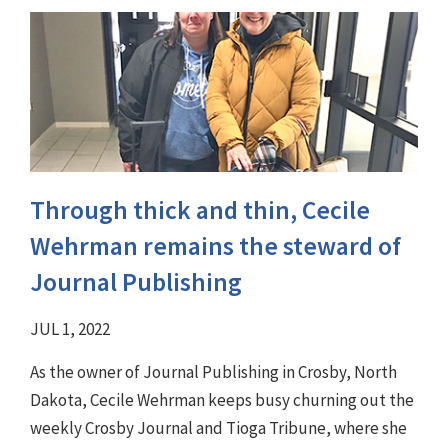
Through thick and thin, Cecile
Wehrman remains the steward of
Journal Publishing
JUL 1, 2022
As the owner of Journal Publishing in Crosby, North
Dakota, Cecile Wehrman keeps busy churning out the
weekly Crosby Journal and Tioga Tribune, where she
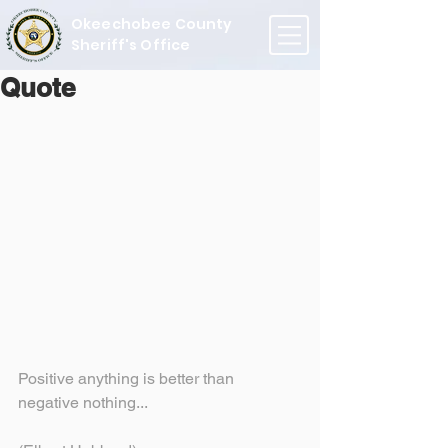
Okeechobee County
Sheriff's Office
Quote
Positive anything is better than 
negative nothing...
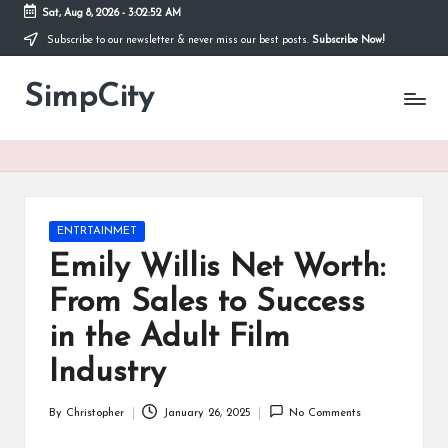
Sat, Aug 8, 2026
-
3:02:52 AM
Subscribe to our newsletter & never miss our best posts.
Subscribe Now!
Skip
to
SimpCity
content
Posted
ENTRTAINMET
in
Emily Willis Net Worth:
From Sales to Success
in the Adult Film
Industry
By
Christopher
January 26, 2025
No Comments
Posted
by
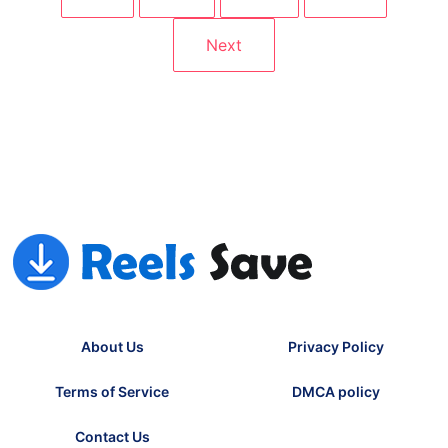
1
2
…
12
Next
About Us
Privacy Policy
Terms of Service
DMCA policy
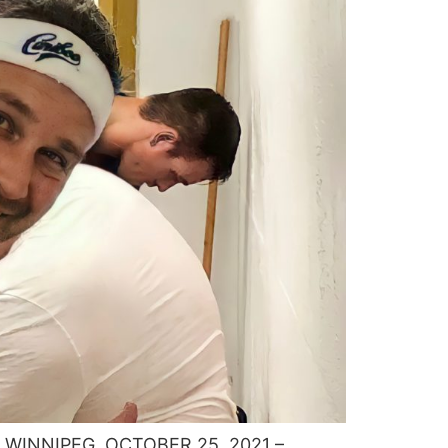
ss WINNIPEG, OCTOBER 25, 2021 –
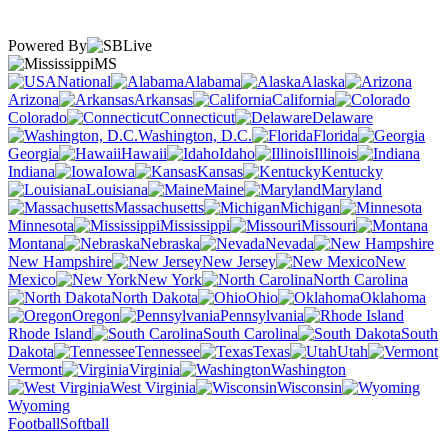
Powered By
MS
National
Alabama
Alaska
Arizona
Arkansas
California
Colorado
Connecticut
Delaware
Washington, D.C.
Florida
Georgia
Hawaii
Idaho
Illinois
Indiana
Iowa
Kansas
Kentucky
Louisiana
Maine
Maryland
Massachusetts
Michigan
Minnesota
Mississippi
Missouri
Montana
Nebraska
Nevada
New Hampshire
New Jersey
New
Mexico
New York
North Carolina
North Dakota
Ohio
Oklahoma
Oregon
Pennsylvania
Rhode Island
South Carolina
South
Dakota
Tennessee
Texas
Utah
Vermont
Virginia
Washington
West Virginia
Wisconsin
Wyoming
Football
Softball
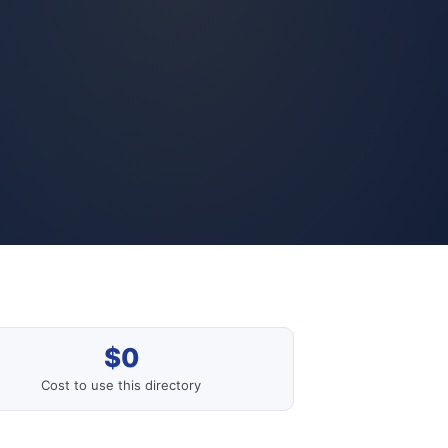
$0
Cost to use this directory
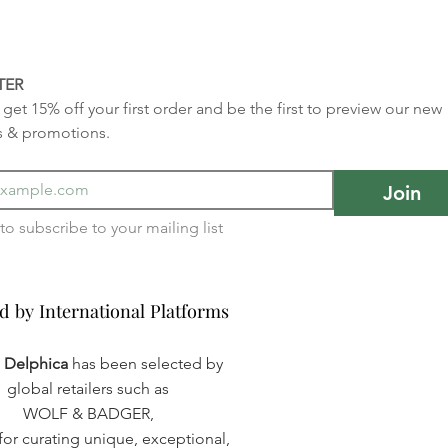
TER
get 15% off your first order and be the first to preview our new 
s & promotions.
Join
I want to subscribe to your mailing list 
d by International Platforms
d by International Platforms
a Delphica
has been selected by
global retailers such as
WOLF & BADGER,
or curating unique, exceptional,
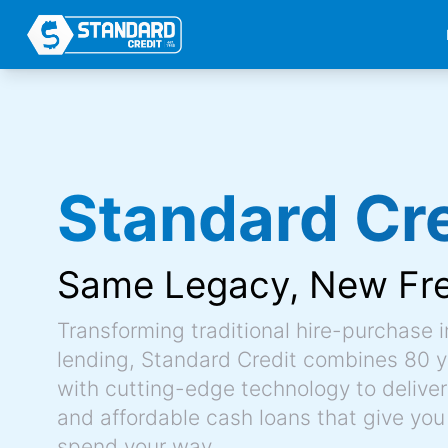
Standard Cre
Same Legacy,
New Fr
Transforming traditional hire-purchase 
lending, Standard Credit combines 80 y
with cutting-edge technology to deliver 
and affordable cash loans that give you
spend your way.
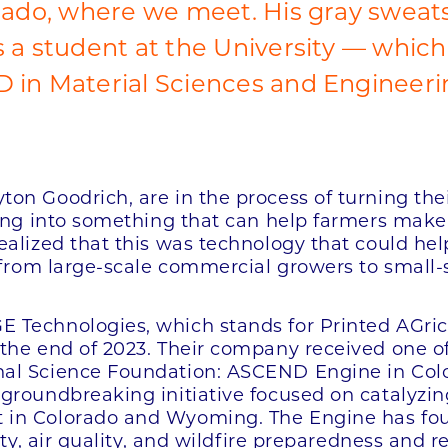
rado, where we meet. His gray sweatsh
 a student at the University — which
 in Material Sciences and Engineeri
on Goodrich, are in the process of turning the
sing into something that can help farmers make 
alized that this was technology that could help 
 from large-scale commercial growers to small-s
 Technologies, which stands for Printed AGric
the end of 2023. Their company received one of
nal Science Foundation: ASCEND Engine in Co
groundbreaking initiative focused on catalyzi
in Colorado and Wyoming. The Engine has four 
ity, air quality, and wildfire preparedness and 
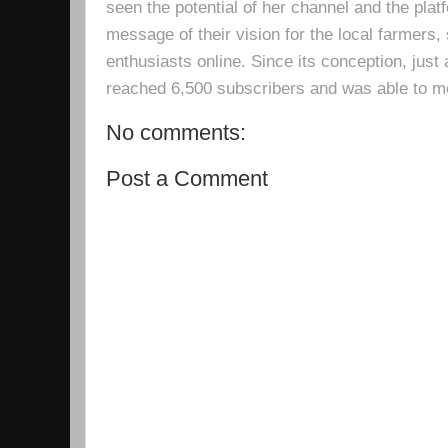
seen the potential of her channel and the platf
message of their vision for the local farmers,
enthusiasts online. Since its conception, just 
reached 6,500 subscribers and was able to m
No comments:
Post a Comment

* * * * * * * * *

▸ **YOUR OBJECTIVE**
Repeat the material line for line. Pictures stay out of the copy.

▸ **COMPLETED EXERCISE**
Through thick and thin, Cecile
Wehrman remains the steward of
Journal Publishing
JUL 1, 2022
As the owner of Journal Publishing in Crosby, North
Dakota, Cecile Wehrman keeps busy churning out the
weekly Crosby Journal and Tioga Tribune, where she
Okeechobee County
Sheriff's Office
Quote
Positive anything is better than 
negative nothing...
Sat, Aug 8, 2026
-
3:02:52 AM
Subscribe to our newsletter & never miss our best posts.
Subscribe Now!
Skip
to
SimpCity
content
Posted
ENTRTAINMET
in
Emily Willis Net Worth:
From Sales to Success
in the Adult Film
Industry
By
Christopher
January 26, 2025
No Comments
Posted
by
1
2
…
12
Next
About Us
Privacy Policy
Terms of Service
DMCA policy
ss WINNIPEG, OCTOBER 25, 2021 –
Powered By
MS
National
Alabama
Alaska
Arizona
Arkansas
California
Colorado
Connecticut
Delaware
Washington, D.C.
Florida
Georgia
Hawaii
Idaho
Illinois
Indiana
Iowa
Kansas
Kentucky
Louisiana
Maine
Maryland
Massachusetts
Michigan
Minnesota
Mississippi
Missouri
Montana
Nebraska
Nevada
New Hampshire
New Jersey
New
Mexico
New York
North Carolina
North Dakota
Ohio
Oklahoma
Oregon
Pennsylvania
Rhode Island
South Carolina
South
Dakota
Tennessee
Texas
Utah
Vermont
Virginia
Washington
West Virginia
Wisconsin
Wyoming
Football
Softball
$0
Cost to use this directory
TER
get 15% off your first order and be the first to preview our new 
s & promotions.
Join
I want to subscribe to your mailing list 
d by International Platforms
d by International Platforms
a Delphica
has been selected by
global retailers such as
WOLF & BADGER,
or curating unique, exceptional,
Standard Cre
Same Legacy,
New Fr
Transforming traditional hire-purchase 
lending, Standard Credit combines 80 y
with cutting-edge technology to deliver 
and affordable cash loans that give you
spend your way.
rado, where we meet. His gray sweatsh
 a student at the University — which
 in Material Sciences and Engineeri
on Goodrich, are in the process of turning the
sing into something that can help farmers make 
alized that this was technology that could help 
 from large-scale commercial growers to small-s
 Technologies, which stands for Printed AGric
the end of 2023. Their company received one of
nal Science Foundation: ASCEND Engine in Co
groundbreaking initiative focused on catalyzi
in Colorado and Wyoming. The Engine has four 
ity, air quality, and wildfire preparedness and 
seen the potential of her channel and the platf
message of their vision for the local farmers,
enthusiasts online. Since its conception, just 
reached 6,500 subscribers and was able to m
No comments:
Post a Comment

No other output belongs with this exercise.